Repository files navigation

VCU Logo

NLP-Information-Extraction-Project

Developer Name VCU Email Address Github Username
Charles Cutler cutlerci@vcu.edu cutlerci
Christopher Smith samsoncr@vcu.edu samsoncr
Majd Alkawaas alkawaasm@vcu.edu MajdAlkawaas

For creating the table of contents

http://ecotrust-canada.github.io/markdown-toc/

Project description

This program was created with the intention of combining what we have learned so far in the VCU Advanced Natural Language Processing course to build a model to classify named entities from a training corpus. Then to perform information extraction by applying the trained model to tweets we pull from Twitter. We were allowed to train our model to complete the information extraction task with a dataset of our choice.

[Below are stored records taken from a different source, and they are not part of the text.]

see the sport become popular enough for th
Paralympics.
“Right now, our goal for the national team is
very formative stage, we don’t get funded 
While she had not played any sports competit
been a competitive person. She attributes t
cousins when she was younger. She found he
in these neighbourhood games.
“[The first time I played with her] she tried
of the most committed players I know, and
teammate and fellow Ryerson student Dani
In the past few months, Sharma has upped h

Information extraction is a classification problem in which our code will try to determine whether a word or symbol is considered a named entity. Named entities in our dataset cover six of the ACE 2005 classes in text:

  • People (PER): Tom Sawyer, her daughter
  • Facilities (FAC): the house, the kitchen
  • Geo-political entities (GPE): London, the village
  • Locations (LOC): the forest, the river
  • Vehicles (VEH): the ship, the car
  • Organizations (ORG): the army, the Church

A named entity can be of the 6 above classes and is preceded either by a "B-" or an "I-". A "B-" denotes that the word is the beginning of a named entity and an "I-" denotes that the word is an inclusive member of the named entity. If a word or symbol is not considered any of the above entities it is marked with an O. Given any sequence of words or symbols, referred to as tokens, our model will label each token as one of the named entity classes or as an O. Then we must analyze the accuracy of our model. We do this by comparing the model’s predictions to labels made by humans which are assumed to be the correct classification. The model for information extraction is a collection of Bidirectional Long Short Term Memory Units ( BiLSTM ) with a Conditional Random Field ( CRF ) layer for classification.

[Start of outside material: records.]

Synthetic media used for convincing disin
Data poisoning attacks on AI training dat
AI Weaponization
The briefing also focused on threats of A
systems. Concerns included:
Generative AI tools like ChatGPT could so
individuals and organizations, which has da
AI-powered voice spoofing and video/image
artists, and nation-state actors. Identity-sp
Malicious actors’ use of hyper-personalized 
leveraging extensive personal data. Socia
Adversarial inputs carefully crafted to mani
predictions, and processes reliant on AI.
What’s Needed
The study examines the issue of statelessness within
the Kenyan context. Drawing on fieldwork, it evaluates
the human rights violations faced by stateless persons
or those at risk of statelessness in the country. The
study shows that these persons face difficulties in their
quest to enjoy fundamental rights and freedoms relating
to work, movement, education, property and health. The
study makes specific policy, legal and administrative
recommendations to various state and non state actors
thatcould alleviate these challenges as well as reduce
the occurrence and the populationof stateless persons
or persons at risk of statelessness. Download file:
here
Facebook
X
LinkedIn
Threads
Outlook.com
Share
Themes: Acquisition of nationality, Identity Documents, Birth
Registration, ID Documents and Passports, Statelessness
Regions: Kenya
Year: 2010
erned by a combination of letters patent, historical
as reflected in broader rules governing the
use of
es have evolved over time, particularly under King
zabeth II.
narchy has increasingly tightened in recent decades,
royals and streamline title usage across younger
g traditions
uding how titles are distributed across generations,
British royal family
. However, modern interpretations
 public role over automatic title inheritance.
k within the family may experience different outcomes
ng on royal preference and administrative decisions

The whole process is a series of steps beginning by preprocessing a large training dataset. The data used for this project can be found in the Data sub-directory. The dataset contains sentences from 100 literary works in which every token has been classified. These sentences must be preprocessed before being vectorized and embedded. After its transformation, the data can then be given to the BiLSTM + CRF model. The model will learn from the data how to predict whether a token is a named entity or not and, if so, what named entity it is. We then collect the predictions of our model on a test set of data, and for our results we calculate the precision, recall, F1, and accuracy scores of our predictions.

Each of these steps are explained in further detail in the sections below.

Installation instructions

Begin by downloading the NER_on_Preprocessed_LitBank_Dataset.ipynb file from in the Code sub-directory. You can follow this tutorial for downloading a single file from github:

Downloading a Single File From GitHib

Follow the same instructions for downloading the cleaned data set file called ProcessedLitBankDataset.csv found in the Data sub-directory.

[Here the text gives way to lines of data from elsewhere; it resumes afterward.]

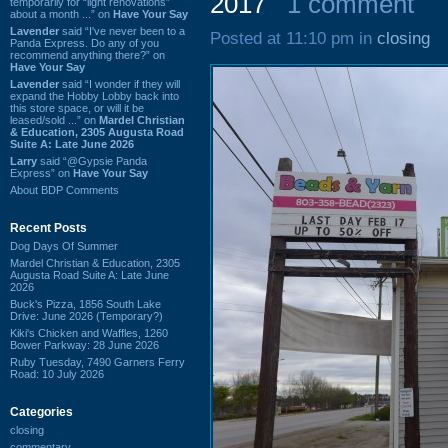
2017
1 comment
temporarily for “light renovations”
about a month ...” on
Have Your Say
Lavender
said “I've never been to a
Posted at 11:10 pm in
closing
Panda Express. Do any of you
recommend anything there?” on
Have Your Say
Lavender
said “I wonder if they will
expand the Hobby Lobby back into
this store space, or will it be
leased/sold ...” on
Mardel Christian
& Education, 2305 Augusta Road
Suite A: Late June 2026
Larry
said “@Gypsie Panda
Express” on
Have Your Say
About BDP Comments
Recent Posts
Dog Days Of Summer
Mardel Christian & Education, 2305
Augusta Road Suite A: Late June
2026
Buck's Pizza, 1856 South Lake
Drive: June 2026 (Temporary?)
Kiki's Chicken and Waffles, 1260
Bower Parkway: 28 June 2026
Ruby Tuesday, 7490 Garners Ferry
Road: 10 July 2026
Categories
closing
commentary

You will also need the glove.6B.200d.txt file which can be downloaded from glove.6b.200d.txt

This file may be too big to download, however, so you can use this public Google Drive link https://drive.google.com/file/d/1VGGnJMZZgBG0_MCqb2mafvzgMT1NDJ1i/view?usp=share_link to upload the file to your drive. Click the link and use ZIP Extractor to extract the file to Google Drive.

You can skip the downloads of NER_on_Preprocessed_LitBank_Dataset.ipynb and ProcessedLitBankDataset.csv if you already have downloaded the whole project as a zip file. This can be done by clicking on the green button that says "code" in the main directory of the github page (same directory as this README), and then clicking on "Download ZIP".

We recommend using Google Colab to run the code. To do so, go to Google Drive at drive.google.com. From your downloads on your local machine, upload the two files, NER_on_Preprocessed_LitBank_Dataset.ipynb and ProcessedLitBankDataset.csv, to your Google Drive.

Do the same for glove.6B.200d.txt either from your own downloads or the previous link. Make sure they are uploaded to your MyDrive folder in Google Drive.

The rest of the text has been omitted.